Performance Benchmarks
Comprehensive benchmarks comparing semantic routing against LLM-based routing across 56 test cases
Local embeddings deliver ~5ms latency vs ~450ms for LLM routing
Best overall accuracy across all query types, beating LLM routing at 81%
OpenAI embeddings cost $0.002/1K vs $0.048/1K for LLM routing
Results Summary
| Method | Avg Latency | P95 Latency | Accuracy | Cost/1000 req |
|---|---|---|---|---|
Local (Transformers.js)Fastest | ~5ms | ~10ms | 77% | Free |
OpenAI EmbeddingsMost Accurate | ~320ms | ~565ms | 89% | $0.002/1K |
LLM Routing | ~450ms | ~620ms | 81% | $0.048/1K |
Latency Comparison
- Average Latency
- P95 Latency
Lower is better. Local embeddings are 70x faster than OpenAI and 90x faster than LLM routing.
Accuracy by Query Complexity
- LLM Routing
- Local (Transformers.js)
- OpenAI Embeddings
OpenAI embeddings perform best on medium complexity queries, while all methods excel on straightforward queries.
Cost Comparison
Local embeddings are completely free, while OpenAI is 23x cheaper than LLM routing.
Key Findings
💻Local Embeddings
- ✓~70x faster than OpenAI embeddings
- ✓~90x faster than LLM routing
- ✓Zero API costs - completely free
- ✓100% accuracy on straightforward queries
- ⚠Lower accuracy on nuanced queries (77% overall)
☁️OpenAI Embeddings
- ✓Best overall accuracy (89%)
- ✓~30% faster than LLM routing
- ✓23x cheaper than LLM routing
- ✓Excellent on medium complexity queries (96%)

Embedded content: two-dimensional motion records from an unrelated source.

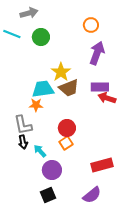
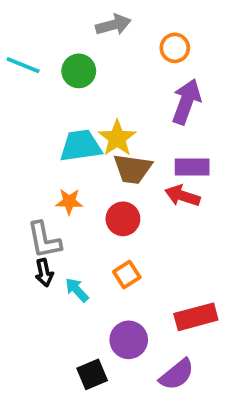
gray arrow: (29, 13) -> (113, 25), moved
brown trapezoid: (69, 88) -> (133, 169), turned 30
cyan trapezoid: (43, 89) -> (81, 146), moved
red arrow: (107, 98) -> (182, 196), moved
red circle: (67, 128) -> (123, 219), moved
purple circle: (52, 170) -> (129, 340), moved

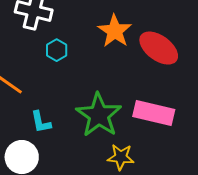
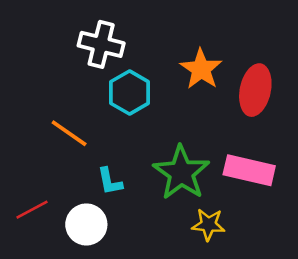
red ellipse: (159, 48) -> (255, 90), turned 66
cyan hexagon: (57, 50) -> (130, 93), size x1.6

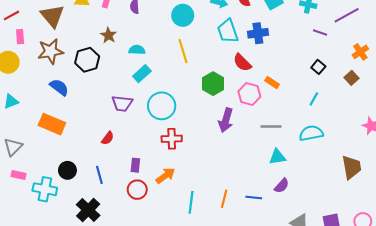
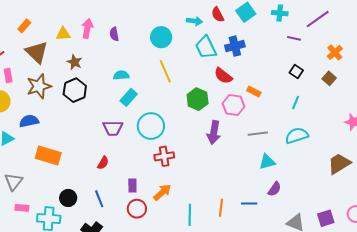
brown star: (108, 35) -> (74, 62), moved
blue semicircle: (59, 87) -> (29, 121), moved, turned -42
brown trapezoid: (352, 167) -> (339, 164), turned -105

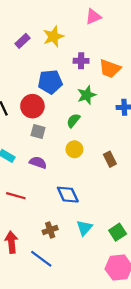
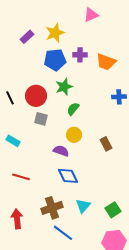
blue pentagon: (50, 82) -> (55, 60), moved
green star: (87, 95) -> (64, 87), moved
purple semicircle: (38, 163) -> (61, 151), moved
brown cross: (50, 230) -> (52, 208), size x1.5
blue line: (41, 259) -> (63, 233), moved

- ℹRequires API key and internet connection
Choosing the Right Approach
| Use Case | Recommended | Why |
|---|---|---|
| High-volume, cost-sensitive | Local embeddings | Free, <5ms latency |
| Production with clear intents | Local embeddings | Speed + accuracy on typical queries |
| Complex/ambiguous routing | OpenAI embeddings | Best accuracy |
| Maximum accuracy on edge cases | LLM routing | Reasoning capability |
| Offline/edge deployment | Local embeddings | No network required |
Hybrid Approach
For optimal results, consider a hybrid strategy that uses local embeddings for fast first-pass routing, then falls back to OpenAI for uncertain cases:
async function smartRoute(query: string) {
// Fast first-pass with local embeddings
const localResult = await localRouter.route(query);
// If confidence is high, use it
if (localResult.score > 0.85) {
return localResult;
}
// Fall back to OpenAI for uncertain cases
return await openaiRouter.route(query);
}
// This gives you <5ms latency for ~80% of queries
// while maintaining high accuracyBest of Both Worlds
This approach gives you <5ms latency for ~80% of queries while maintaining high accuracy by using OpenAI for edge cases. Perfect balance of speed, cost, and accuracy.
Benchmark Methodology
Dataset
56 test cases across 6 customer service routes (billing, technical support, account, shipping, returns, general inquiry)
Test Categories
- Easy: Exact matches or very close paraphrases
- Medium: Different wording and sentence structures
- Hard: Ambiguous, multi-intent, or out-of-domain queries
Models Used
- Local: Xenova/all-MiniLM-L6-v2
- OpenAI: text-embedding-3-small
- LLM: gpt-4o-mini
Environment
Benchmarks performed on Node.js 18+. Results may vary based on hardware, network conditions, and query distribution.